Problem to work on:
Output every line of the entries from the line containing "Online Users (268, 107)" through the last, exactly, with no other content.

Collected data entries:
==============================

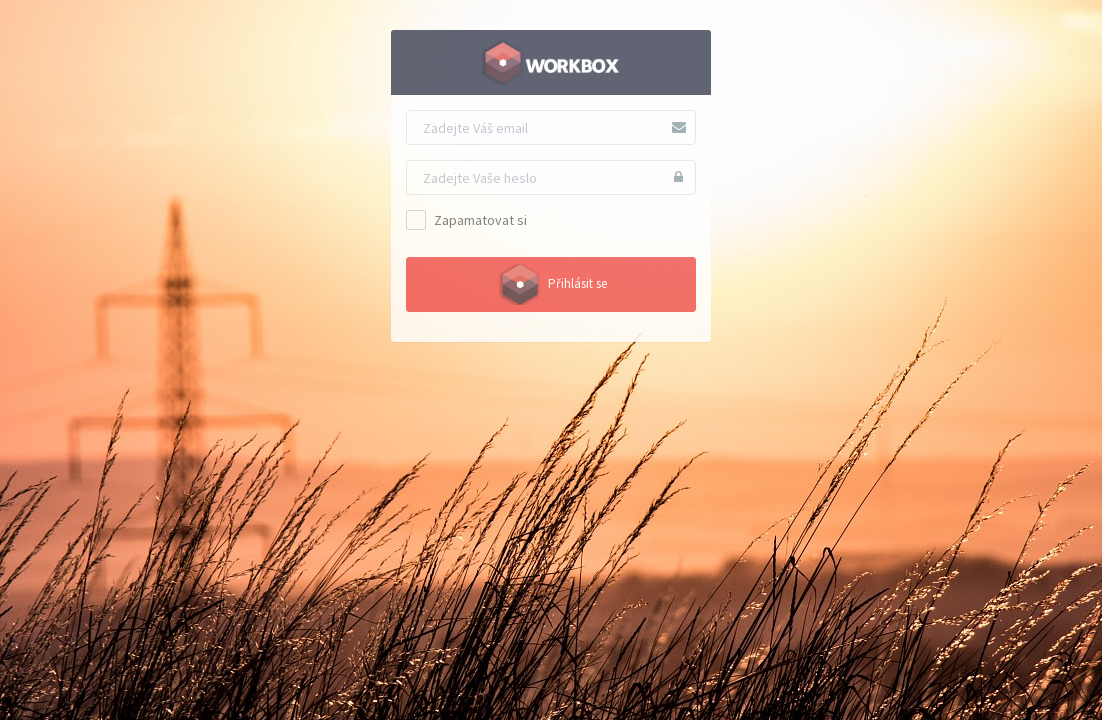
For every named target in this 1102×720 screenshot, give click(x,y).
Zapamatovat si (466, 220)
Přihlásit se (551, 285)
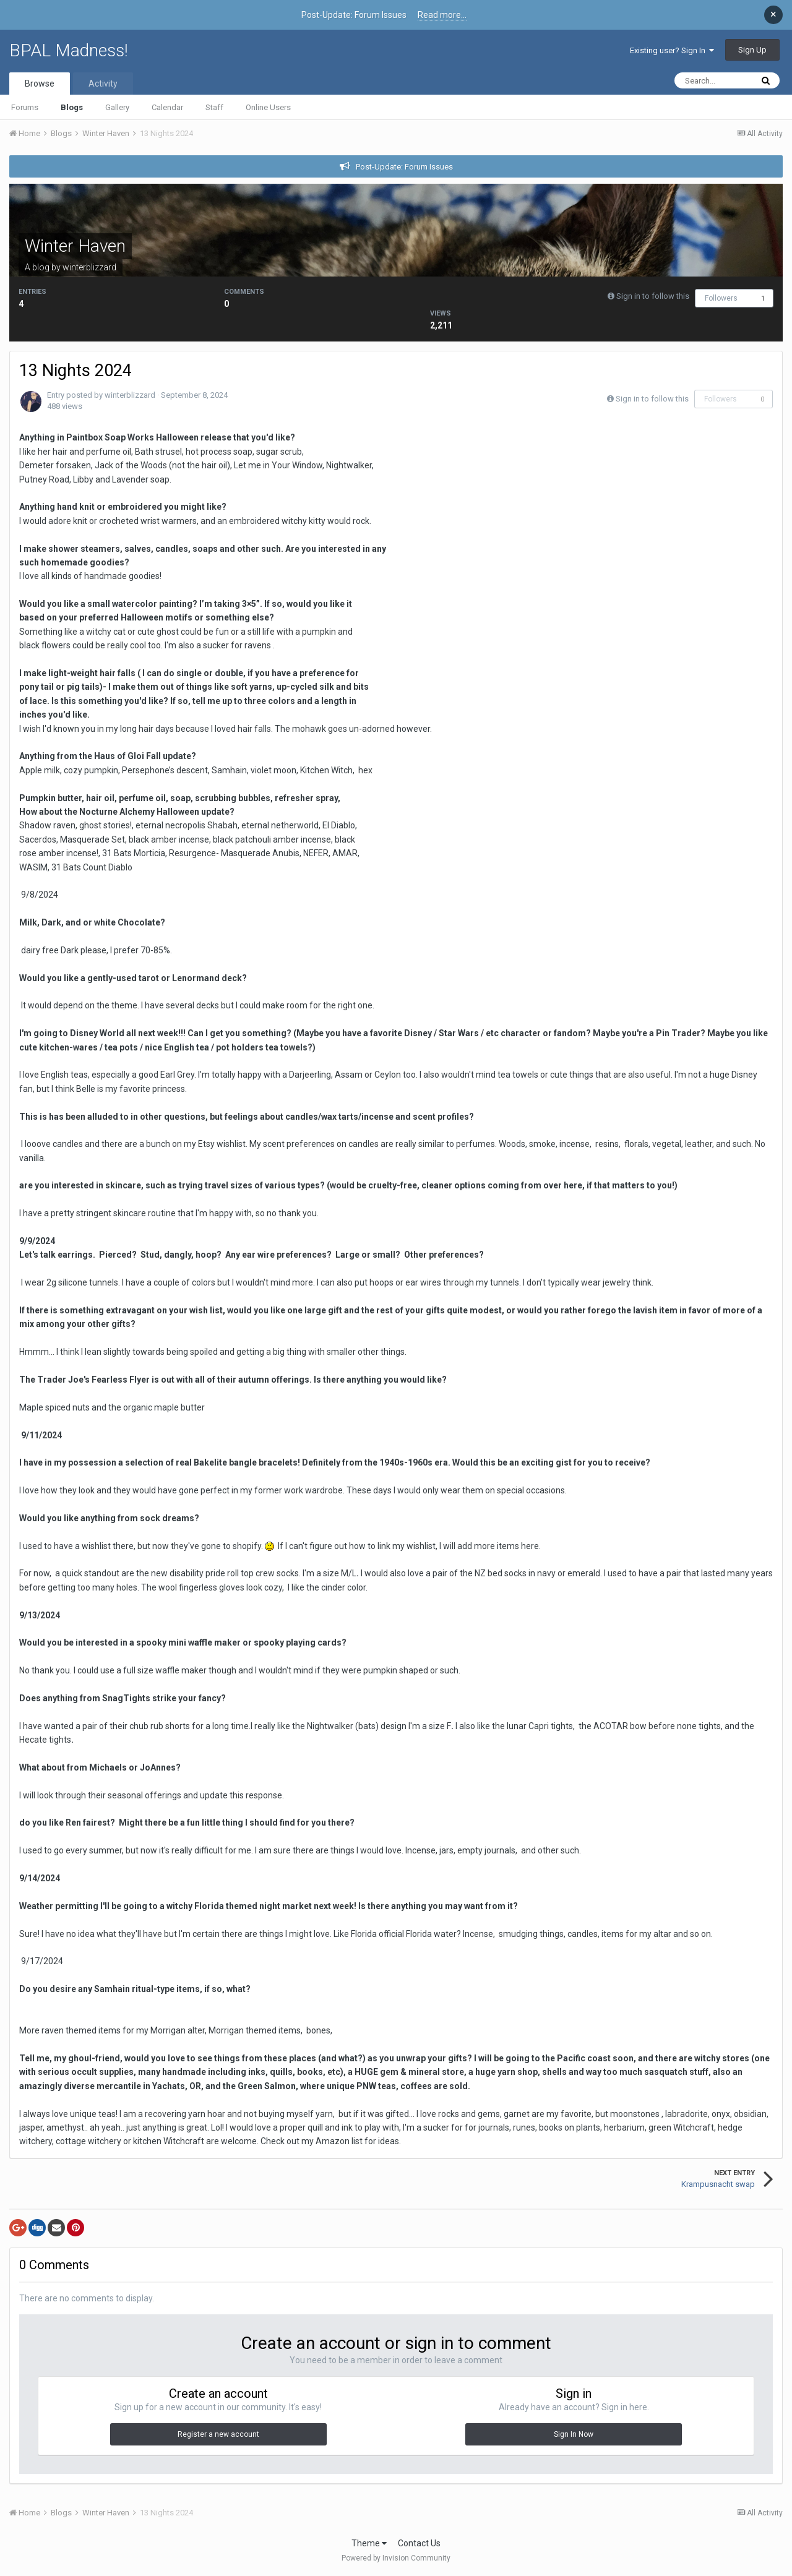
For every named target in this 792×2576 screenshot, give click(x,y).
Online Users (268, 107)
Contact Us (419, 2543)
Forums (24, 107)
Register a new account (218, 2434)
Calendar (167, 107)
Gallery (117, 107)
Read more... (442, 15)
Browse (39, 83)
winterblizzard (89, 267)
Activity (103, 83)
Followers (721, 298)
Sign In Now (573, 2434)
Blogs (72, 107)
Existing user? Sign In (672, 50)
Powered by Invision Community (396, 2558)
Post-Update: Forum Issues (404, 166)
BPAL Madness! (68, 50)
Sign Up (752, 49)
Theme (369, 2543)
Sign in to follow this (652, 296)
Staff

==============================

Expected answer:
Online Users (268, 107)
Contact Us (419, 2543)
Forums (24, 107)
Register a new account (218, 2434)
Calendar (167, 107)
Gallery (117, 107)
Read more... (442, 15)
Browse (39, 83)
winterblizzard (89, 267)
Activity (103, 83)
Followers (721, 298)
Sign In Now (573, 2434)
Blogs (72, 107)
Existing user? Sign In (672, 50)
Powered by Invision Community (396, 2558)
Post-Update: Forum Issues (404, 166)
BPAL Madness! (68, 50)
Sign Up (752, 49)
Theme (369, 2543)
Sign in to follow this (652, 296)
Staff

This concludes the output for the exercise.